We all glanced at each other, eyes lowered, with looks that said, “Boy is this going to be a long [expletive] night.”
It was almost one a.m. by the time we returned to the train platform. We had more than six hours until sunrise (unless, god forbid, it began snowing). I gazed down the tracks and crunched the numbers in my head. About ten miles at a twenty to thirty minute walk per mile equated to a four-hour walk. The trouble was that the train had changed tracks twice and it might be easy to get confused. I dropped the thought and claimed my bench.
“Look at that coffee shop on the corner over there,” PFC Duggan said. “They’ll open before daybreak at maybe six or seven. Man that coffee’s going to taste good.”
“Oh, yeah,” I yelled out loud enough to awaken a stray dog that had been asleep under the free bench. I had a direct view to the coffee shop, which would serve as my beacon to navigate through the night.
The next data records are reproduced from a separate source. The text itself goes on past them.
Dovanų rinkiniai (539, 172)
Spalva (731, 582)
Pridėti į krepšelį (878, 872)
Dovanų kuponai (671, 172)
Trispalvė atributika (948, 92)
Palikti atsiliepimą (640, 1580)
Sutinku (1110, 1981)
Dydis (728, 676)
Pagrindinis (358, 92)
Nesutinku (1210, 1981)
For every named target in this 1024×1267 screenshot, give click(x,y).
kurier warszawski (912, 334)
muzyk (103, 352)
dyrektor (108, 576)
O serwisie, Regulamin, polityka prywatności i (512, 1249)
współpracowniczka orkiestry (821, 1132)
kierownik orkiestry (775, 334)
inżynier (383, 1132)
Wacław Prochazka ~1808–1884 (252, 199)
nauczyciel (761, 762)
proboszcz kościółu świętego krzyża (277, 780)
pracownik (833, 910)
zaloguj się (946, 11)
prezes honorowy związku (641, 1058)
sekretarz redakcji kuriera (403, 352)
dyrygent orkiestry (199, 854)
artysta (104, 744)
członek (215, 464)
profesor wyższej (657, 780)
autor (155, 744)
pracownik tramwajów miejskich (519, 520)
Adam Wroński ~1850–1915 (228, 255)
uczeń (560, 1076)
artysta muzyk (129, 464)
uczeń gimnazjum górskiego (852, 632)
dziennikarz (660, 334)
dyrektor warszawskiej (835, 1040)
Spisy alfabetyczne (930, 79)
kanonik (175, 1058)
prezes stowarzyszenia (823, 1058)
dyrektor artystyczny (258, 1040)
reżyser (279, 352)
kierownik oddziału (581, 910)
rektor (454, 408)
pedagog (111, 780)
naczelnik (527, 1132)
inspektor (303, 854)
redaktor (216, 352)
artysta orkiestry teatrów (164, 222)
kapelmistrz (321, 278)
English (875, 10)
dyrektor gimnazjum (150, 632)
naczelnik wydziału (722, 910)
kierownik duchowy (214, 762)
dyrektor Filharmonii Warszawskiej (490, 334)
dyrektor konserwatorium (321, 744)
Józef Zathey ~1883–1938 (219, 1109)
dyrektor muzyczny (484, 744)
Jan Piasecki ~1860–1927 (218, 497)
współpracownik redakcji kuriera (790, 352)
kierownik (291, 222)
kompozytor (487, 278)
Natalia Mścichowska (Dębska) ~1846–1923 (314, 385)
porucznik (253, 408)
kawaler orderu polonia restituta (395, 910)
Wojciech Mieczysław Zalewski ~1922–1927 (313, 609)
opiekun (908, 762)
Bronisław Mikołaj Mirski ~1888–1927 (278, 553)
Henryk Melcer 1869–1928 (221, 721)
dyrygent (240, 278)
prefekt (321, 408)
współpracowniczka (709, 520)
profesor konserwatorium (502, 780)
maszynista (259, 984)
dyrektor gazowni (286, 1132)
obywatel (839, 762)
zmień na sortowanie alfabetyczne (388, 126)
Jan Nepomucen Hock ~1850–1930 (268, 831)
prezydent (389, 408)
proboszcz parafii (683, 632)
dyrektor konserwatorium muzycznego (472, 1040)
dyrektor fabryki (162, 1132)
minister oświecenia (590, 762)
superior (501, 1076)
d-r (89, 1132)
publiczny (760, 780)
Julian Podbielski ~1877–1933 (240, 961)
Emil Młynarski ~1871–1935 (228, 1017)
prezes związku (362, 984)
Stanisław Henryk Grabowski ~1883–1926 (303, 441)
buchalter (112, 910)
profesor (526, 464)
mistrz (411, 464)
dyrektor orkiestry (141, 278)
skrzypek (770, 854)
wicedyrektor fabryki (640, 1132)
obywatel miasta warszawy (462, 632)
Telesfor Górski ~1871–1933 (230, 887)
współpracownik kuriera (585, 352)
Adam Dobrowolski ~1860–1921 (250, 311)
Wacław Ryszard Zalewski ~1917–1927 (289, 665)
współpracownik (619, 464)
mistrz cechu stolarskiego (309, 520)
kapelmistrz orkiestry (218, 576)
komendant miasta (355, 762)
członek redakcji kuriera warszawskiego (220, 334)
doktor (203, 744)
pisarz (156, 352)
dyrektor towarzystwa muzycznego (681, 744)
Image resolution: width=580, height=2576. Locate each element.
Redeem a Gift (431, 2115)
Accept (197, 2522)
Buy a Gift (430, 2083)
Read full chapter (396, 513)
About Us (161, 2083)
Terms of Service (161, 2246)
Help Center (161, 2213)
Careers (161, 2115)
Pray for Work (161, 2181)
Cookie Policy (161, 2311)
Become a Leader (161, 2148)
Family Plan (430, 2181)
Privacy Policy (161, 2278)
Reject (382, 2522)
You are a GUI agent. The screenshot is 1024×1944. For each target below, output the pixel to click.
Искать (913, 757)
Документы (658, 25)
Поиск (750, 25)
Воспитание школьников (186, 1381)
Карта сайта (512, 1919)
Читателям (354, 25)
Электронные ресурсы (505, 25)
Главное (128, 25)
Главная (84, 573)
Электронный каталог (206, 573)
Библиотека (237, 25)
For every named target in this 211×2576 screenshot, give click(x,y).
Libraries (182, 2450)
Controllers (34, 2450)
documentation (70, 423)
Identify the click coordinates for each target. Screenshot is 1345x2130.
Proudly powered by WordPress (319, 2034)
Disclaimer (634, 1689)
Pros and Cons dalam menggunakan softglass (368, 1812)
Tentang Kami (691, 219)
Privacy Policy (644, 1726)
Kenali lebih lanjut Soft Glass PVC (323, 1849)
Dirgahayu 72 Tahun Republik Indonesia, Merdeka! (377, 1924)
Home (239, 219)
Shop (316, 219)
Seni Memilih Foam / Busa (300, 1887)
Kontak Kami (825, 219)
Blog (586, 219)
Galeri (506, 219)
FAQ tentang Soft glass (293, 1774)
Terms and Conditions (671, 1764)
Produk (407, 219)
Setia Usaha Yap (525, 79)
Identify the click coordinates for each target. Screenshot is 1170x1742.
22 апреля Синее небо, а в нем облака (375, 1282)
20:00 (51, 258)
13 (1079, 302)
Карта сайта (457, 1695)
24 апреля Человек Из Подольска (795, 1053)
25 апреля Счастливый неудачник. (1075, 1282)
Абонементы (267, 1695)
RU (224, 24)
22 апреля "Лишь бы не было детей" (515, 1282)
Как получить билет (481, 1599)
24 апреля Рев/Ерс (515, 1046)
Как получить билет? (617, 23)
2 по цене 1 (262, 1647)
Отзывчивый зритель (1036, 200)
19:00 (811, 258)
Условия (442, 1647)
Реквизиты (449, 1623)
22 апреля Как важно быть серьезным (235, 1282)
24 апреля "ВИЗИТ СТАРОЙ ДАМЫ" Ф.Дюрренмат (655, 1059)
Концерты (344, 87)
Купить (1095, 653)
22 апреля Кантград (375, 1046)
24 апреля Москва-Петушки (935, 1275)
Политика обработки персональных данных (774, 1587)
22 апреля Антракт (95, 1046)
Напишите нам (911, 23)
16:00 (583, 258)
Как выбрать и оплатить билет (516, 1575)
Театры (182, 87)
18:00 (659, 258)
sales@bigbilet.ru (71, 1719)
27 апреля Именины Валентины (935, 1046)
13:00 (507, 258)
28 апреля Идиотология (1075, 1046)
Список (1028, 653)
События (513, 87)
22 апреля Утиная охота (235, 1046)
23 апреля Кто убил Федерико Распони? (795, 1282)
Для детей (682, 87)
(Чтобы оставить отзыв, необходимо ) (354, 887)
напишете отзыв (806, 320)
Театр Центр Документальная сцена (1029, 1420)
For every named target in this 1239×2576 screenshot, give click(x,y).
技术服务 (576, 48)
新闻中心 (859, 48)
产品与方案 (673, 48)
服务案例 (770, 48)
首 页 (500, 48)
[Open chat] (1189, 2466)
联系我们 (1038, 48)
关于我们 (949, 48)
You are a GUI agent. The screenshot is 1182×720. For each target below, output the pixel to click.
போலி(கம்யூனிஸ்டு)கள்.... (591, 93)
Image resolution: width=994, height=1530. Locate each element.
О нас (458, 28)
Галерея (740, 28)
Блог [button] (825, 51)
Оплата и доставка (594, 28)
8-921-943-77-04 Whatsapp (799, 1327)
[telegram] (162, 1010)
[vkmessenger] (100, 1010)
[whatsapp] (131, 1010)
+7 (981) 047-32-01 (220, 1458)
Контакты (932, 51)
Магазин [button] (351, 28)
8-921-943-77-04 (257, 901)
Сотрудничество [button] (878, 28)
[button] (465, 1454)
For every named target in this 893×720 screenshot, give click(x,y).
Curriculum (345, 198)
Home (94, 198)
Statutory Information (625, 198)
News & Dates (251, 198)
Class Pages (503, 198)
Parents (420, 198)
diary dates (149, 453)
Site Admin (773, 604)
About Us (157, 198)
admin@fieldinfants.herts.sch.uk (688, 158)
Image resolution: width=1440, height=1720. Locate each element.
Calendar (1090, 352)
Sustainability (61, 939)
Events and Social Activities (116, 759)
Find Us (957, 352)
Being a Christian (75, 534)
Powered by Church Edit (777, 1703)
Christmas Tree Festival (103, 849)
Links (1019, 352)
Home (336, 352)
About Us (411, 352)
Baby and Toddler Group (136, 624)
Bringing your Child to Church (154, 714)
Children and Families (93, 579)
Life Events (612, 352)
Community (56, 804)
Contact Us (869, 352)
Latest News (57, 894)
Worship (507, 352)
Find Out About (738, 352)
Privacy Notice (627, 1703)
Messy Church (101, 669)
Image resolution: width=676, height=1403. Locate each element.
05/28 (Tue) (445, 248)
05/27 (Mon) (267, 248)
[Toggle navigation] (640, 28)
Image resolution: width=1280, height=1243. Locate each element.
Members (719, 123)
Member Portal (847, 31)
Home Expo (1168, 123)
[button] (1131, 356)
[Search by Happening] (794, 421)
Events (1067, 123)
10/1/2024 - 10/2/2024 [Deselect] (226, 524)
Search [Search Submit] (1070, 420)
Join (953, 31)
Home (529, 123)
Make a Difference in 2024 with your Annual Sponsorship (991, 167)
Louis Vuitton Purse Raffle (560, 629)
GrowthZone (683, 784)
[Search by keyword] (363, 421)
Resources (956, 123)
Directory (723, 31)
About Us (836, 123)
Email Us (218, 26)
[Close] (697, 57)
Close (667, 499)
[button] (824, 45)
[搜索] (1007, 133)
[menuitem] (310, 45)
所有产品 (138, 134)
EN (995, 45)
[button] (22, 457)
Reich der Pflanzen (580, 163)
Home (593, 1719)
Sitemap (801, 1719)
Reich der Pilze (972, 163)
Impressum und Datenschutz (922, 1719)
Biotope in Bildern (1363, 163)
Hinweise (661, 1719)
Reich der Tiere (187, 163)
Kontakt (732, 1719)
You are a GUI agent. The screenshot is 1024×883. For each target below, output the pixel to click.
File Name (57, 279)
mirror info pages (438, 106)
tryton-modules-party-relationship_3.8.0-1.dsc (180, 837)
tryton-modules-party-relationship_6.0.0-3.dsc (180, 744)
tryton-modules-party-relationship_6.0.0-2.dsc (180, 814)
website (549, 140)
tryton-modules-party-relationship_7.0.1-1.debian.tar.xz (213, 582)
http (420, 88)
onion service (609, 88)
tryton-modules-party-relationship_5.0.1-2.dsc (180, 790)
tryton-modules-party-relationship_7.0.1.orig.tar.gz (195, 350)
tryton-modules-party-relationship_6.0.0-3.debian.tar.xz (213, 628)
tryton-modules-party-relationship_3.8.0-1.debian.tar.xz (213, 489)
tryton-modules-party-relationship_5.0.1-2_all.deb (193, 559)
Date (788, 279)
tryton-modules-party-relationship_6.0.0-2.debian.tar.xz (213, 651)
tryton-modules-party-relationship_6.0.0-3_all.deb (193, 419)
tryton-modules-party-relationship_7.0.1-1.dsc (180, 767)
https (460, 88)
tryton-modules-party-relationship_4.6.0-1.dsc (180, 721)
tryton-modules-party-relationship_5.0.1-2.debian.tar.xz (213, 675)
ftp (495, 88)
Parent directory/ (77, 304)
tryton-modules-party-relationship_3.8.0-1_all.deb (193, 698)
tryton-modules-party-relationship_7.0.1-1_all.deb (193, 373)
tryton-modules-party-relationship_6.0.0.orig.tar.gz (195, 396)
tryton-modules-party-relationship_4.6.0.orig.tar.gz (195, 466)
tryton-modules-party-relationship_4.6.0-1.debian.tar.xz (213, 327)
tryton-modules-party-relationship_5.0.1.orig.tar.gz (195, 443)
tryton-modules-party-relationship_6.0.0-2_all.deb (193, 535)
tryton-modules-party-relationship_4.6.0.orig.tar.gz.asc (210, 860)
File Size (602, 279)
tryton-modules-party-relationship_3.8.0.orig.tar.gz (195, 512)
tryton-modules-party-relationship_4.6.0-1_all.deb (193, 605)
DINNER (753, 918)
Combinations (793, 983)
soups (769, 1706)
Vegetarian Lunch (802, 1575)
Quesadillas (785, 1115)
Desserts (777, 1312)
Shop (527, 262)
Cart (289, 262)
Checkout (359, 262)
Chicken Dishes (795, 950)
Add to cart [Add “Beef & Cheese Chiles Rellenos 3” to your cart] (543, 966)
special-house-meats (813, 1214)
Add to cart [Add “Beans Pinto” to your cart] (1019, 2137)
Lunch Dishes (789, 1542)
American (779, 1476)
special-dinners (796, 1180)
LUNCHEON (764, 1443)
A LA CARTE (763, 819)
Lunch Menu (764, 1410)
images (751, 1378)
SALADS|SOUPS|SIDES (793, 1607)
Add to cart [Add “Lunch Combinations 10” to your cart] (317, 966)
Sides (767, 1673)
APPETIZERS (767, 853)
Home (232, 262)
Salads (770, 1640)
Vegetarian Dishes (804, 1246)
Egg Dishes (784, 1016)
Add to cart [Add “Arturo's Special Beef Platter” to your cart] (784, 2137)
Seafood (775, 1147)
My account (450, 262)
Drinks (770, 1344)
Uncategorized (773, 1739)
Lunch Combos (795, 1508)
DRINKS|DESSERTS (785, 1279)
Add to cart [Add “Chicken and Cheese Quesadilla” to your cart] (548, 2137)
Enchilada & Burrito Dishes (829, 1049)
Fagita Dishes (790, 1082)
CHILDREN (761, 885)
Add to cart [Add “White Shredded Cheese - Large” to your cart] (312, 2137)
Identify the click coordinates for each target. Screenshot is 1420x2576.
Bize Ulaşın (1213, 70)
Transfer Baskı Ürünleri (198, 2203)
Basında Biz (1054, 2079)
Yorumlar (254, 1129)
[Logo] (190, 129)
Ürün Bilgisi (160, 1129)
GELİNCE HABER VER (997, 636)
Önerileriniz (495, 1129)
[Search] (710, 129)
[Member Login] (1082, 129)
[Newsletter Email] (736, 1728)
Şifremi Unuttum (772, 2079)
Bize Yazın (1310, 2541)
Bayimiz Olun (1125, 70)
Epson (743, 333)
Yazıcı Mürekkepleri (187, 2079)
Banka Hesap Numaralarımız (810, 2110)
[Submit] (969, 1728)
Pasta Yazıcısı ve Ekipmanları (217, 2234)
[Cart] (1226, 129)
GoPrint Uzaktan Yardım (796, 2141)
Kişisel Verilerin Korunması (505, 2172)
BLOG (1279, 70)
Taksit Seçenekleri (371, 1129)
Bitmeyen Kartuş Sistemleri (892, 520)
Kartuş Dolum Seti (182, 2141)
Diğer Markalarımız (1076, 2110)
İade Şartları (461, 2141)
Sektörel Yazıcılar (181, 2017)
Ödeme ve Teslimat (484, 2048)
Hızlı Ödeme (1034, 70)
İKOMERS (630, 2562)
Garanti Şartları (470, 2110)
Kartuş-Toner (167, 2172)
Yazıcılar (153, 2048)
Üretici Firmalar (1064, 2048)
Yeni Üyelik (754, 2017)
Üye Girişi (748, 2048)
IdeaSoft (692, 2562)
The four benches looked less inviting than the front desk manager at the hotel. The pathetic sound of rustling newspapers caused the stray dog to vacate the premises. PFC Wertz screamed after it, “Aus! Aus!”
We laughed. I wiped the bench surface with a handkerchief before spreading my newspapers down. I folded the ends of my olive drab ski cap to form a small pillow before I retired on the hard surface.
Wertz was talkative for the thirty minutes or so. Unbelievably, the short, stout soldier began snoring in the middle of a war story. Duggan laughed and I joined in. No way would I be able to sleep through this. I continually changed positions all the while trying to get my mind off the bitter cold.
At 2:30 a.m. I got up and walked around the platform. I stopped at the end and performed some jumping jacks. Upon my return, the warmth that I had invested in the bench had fled. PFC Wertz snored on. I hated him.
Perhaps it was the excessive alcohol consumption or pure exhaustion. I dosed off.
I woke up with my entire body shaking. My watch indicated 5:10 a.m., less than an hour before the coffee shop might open. I rose and repeated my jumping jack routine, but this time with an almost religious fervor.
At six a.m. I sat hunched over on the bench shivering, my eyes glued on the coffee shop. I could detect no activity inside. No smoke exited the chimney. Wertz, no longer snoring was nonetheless motionless as was PFC Duggan. I hated both of them.
At a few minutes before seven a.m. a woman wearing far too much clothing unlocked the door of the coffee shop. Not wanting to sound too eager I woke up PFC’s Wertz and Duggan with a loud statement: “I smell coffee brewing.”
I heard, “Oh shit,” in stereo as my two fellow PFC’s woke from their winter slumber.
“Man is it [expletive] cold,” Wertz yelled out.
“Fuckin’ A,” Dugan replied, like the tough guy on the block.
While the two intrepid winter soldiers shook the winter night away my eyes remained peeled on the door of the coffee shop.
At a few minutes after seven, I said, “Come on, let’s go.”
The Most Delicious Coffee
A customer had entered through the door.
We didn’t trip over each other. Nor did we race over to the coffee shop and fight our way through the door. We marched side-by-side, as proud soldiers. The bitter cold did her best to ice up the road and she swept a wind at us–her final harassment. But we were used to her tricks now—we had prevailed.
Two hours later we sat in the warm US Army Mannheim mess hall, savoring eggs and bacon. The coffee hit the spot, but not like that first sip of the most delicious coffee I had ever tasted at the cafe across from the train platform.